3. Continued performance of the labor contract: highlighted as one of the legal consequences of unlawful termination
Under the Labor Contract Law, if an employer unlawfully terminates an employee’s labor contract, the employee is entitled either to claim compensation equivalent to 200% of the severance pay that would have been owed in the event of a lawful termination, or to request the continued performance of their labor contract. Previously, in cases where the employee opted to request continued performance, there were no clear statutory criteria to guide labor arbitration institutions or courts in deciding whether to uphold the request. The Interpretation has now formally clarified these criteria. Furthermore, the Interpretation stipulates that if an employee requests continued performance following an unlawful termination and this request is upheld by labor arbitration institutions or courts, the employer is obliged to pay the employee’s regular salary for the period between the termination and the resumption of contract performance.
Therefore, before deciding to terminate an employee’s labor contract unilaterally, an employer should conduct a thorough legal risk assessment and ensure that the grounds for termination are sufficient and the procedures lawful. This helps avoid dual liabilities arising from a defective or unlawful termination, namely the retroactive payment of substantial salaries, in addition to reinstating the labor contract. This provision further strengthens the protections afforded to workers under Chinese labor law; employers must exercise caution when terminating employment relationships to avoid labor dispute arbitration resulting from unlawful termination.

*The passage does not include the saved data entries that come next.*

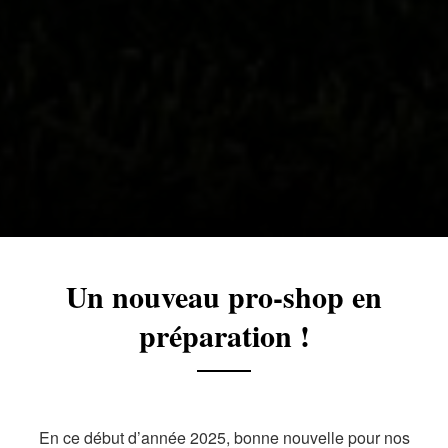
Un nouveau pro-shop en
préparation !
En ce début d’année 2025, bonne nouvelle pour nos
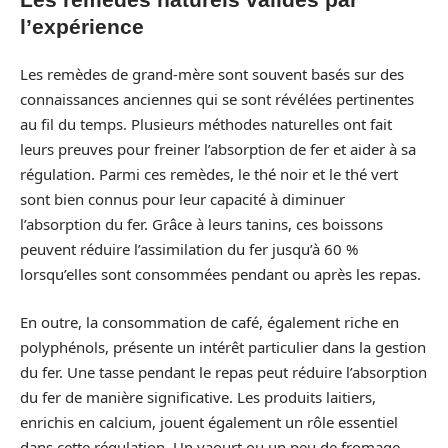
l’expérience
Les remèdes de grand-mère sont souvent basés sur des
connaissances anciennes qui se sont révélées pertinentes
au fil du temps. Plusieurs méthodes naturelles ont fait
leurs preuves pour freiner l’absorption de fer et aider à sa
régulation. Parmi ces remèdes, le thé noir et le thé vert
sont bien connus pour leur capacité à diminuer
l’absorption du fer. Grâce à leurs tanins, ces boissons
peuvent réduire l’assimilation du fer jusqu’à 60 %
lorsqu’elles sont consommées pendant ou après les repas.
En outre, la consommation de café, également riche en
polyphénols, présente un intérêt particulier dans la gestion
du fer. Une tasse pendant le repas peut réduire l’absorption
du fer de manière significative. Les produits laitiers,
enrichis en calcium, jouent également un rôle essentiel
dans cette régulation. Un yaourt ou un peu de fromage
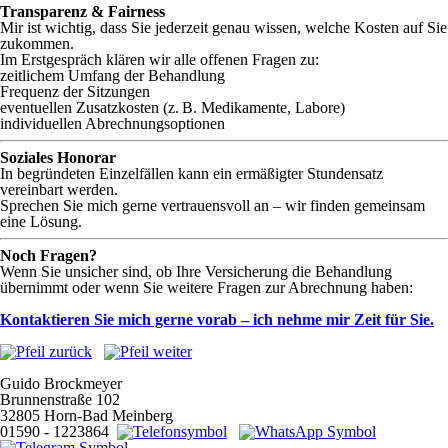
Transparenz & Fairness
Mir ist wichtig, dass Sie jederzeit genau wissen, welche Kosten auf Sie
zukommen.
Im Erstgespräch klären wir alle offenen Fragen zu:
zeitlichem Umfang der Behandlung
Frequenz der Sitzungen
eventuellen Zusatzkosten (z. B. Medikamente, Labore)
individuellen Abrechnungsoptionen
Soziales Honorar
In begründeten Einzelfällen kann ein ermäßigter Stundensatz
vereinbart werden.
Sprechen Sie mich gerne vertrauensvoll an – wir finden gemeinsam
eine Lösung.
Noch Fragen?
Wenn Sie unsicher sind, ob Ihre Versicherung die Behandlung
übernimmt oder wenn Sie weitere Fragen zur Abrechnung haben:
Kontaktieren Sie mich gerne vorab – ich nehme mir Zeit für Sie.
Guido Brockmeyer
Brunnenstraße 102
32805 Horn-Bad Meinberg
01590 - 1223864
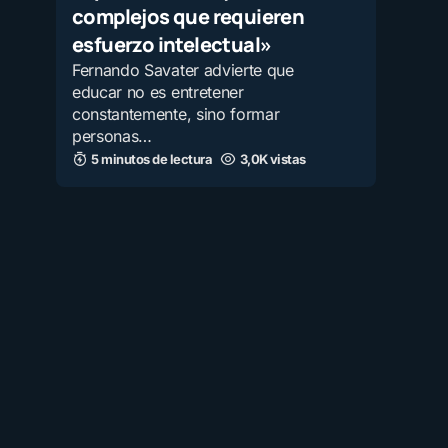
complejos que requieren
esfuerzo intelectual»
Fernando Savater advierte que
educar no es entretener
constantemente, sino formar
personas…
5 minutos de lectura
3,0K vistas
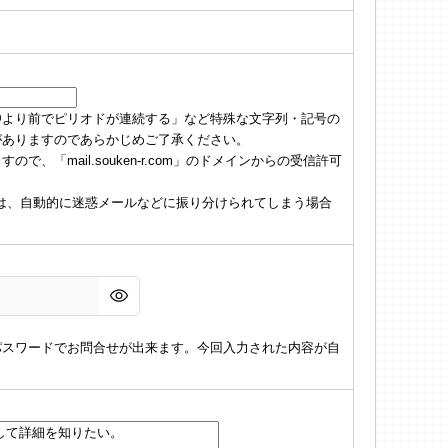
@より前でピリオドが連続する」など特殊な文字列・記号の
がありますのであらかじめご了承ください。
「mail.souken-r.com」のドメインからの受信許可
の場合は、自動的に迷惑メールなどに振り分けられてしまう場合
パスワードでお問合せが出来ます。今回入力された内容が自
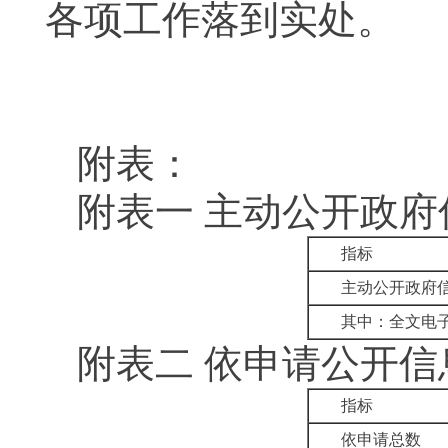
各项工作落到实处。
附表：
附表一
主动公开政府
指标
主动公开政府
其中：全文电
附表二
依申请公开信
指标
依申请总数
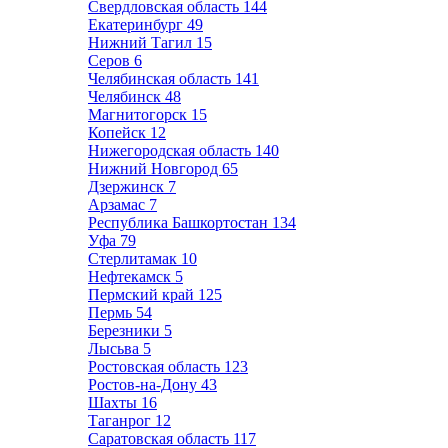
Свердловская область
144
Екатеринбург
49
Нижний Тагил
15
Серов
6
Челябинская область
141
Челябинск
48
Магнитогорск
15
Копейск
12
Нижегородская область
140
Нижний Новгород
65
Дзержинск
7
Арзамас
7
Республика Башкортостан
134
Уфа
79
Стерлитамак
10
Нефтекамск
5
Пермский край
125
Пермь
54
Березники
5
Лысьва
5
Ростовская область
123
Ростов-на-Дону
43
Шахты
16
Таганрог
12
Саратовская область
117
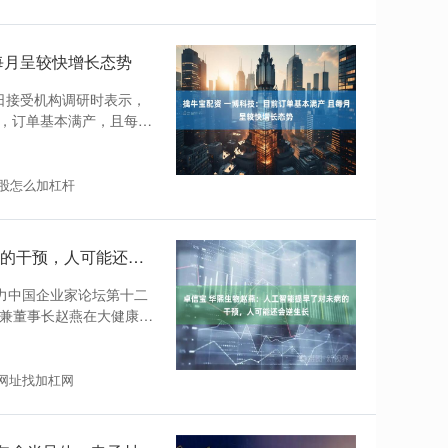
每月呈较快增长态势
3日接受机构调研时表示，
，订单基本满产，且每月
股怎么加杠杆
卓信宝 华熙生物赵燕：人工智能提早了对未病的干预，人可能还会逆生长
布力中国企业家论坛第十二
人兼董事长赵燕在大健康论
网址找加杠网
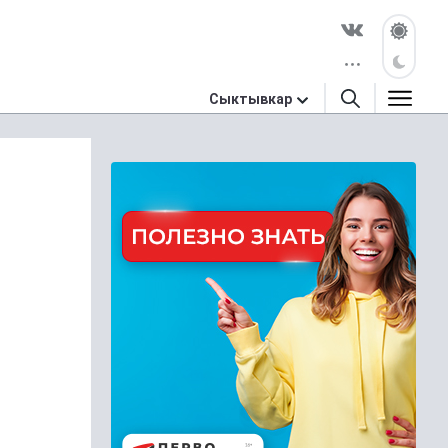
Сыктывкар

4. Clarification of the rules on non-compete obligation
The Interpretation imposes restrictions on the establishment and scope of non-compete obligations. Its guiding principle is that the imposition and scope of such obligation must correspond to whether, and to what extent, the employee actually had access to the employer’s confidential information during their employment. Accordingly, employers should not impose non-compete obligation on employees who had no access to confidential information, nor should they arbitrarily expand the geographical, temporal or other scope of such obligation.
As enterprises are increasingly placing greater emphasis on the protection of trade secrets, it is advisable for them to seek professional assistance when strengthening their confidentiality systems, so as to avoid non-compete agreements concluded with employees being deemed invalid due to violations of the above restrictions. For example, employers may consider tailoring non-compete agreements according to the confidentiality level of different positions and, where necessary, providing for a period of restricted access to confidential information prior to the termination of employment.
The issuance of these Interpretations signifies that the enforcement of China’s labor laws and the oversight of labor compliance will impose higher standards on employers. In particular, employers will face stricter scrutiny in labor dispute arbitration proceedings. Companies should take a professional approach to strengthening risk prevention, especially in high-risk areas such as termination of employment and unlawful termination. They should refine their employment management systems to mitigate the risk of losing arbitration cases and use this opportunity to further improve their overall employment management framework.
The content of this article is intended to provide a general guide to the subject matter. Specialist advice should be sought about your specific circumstances.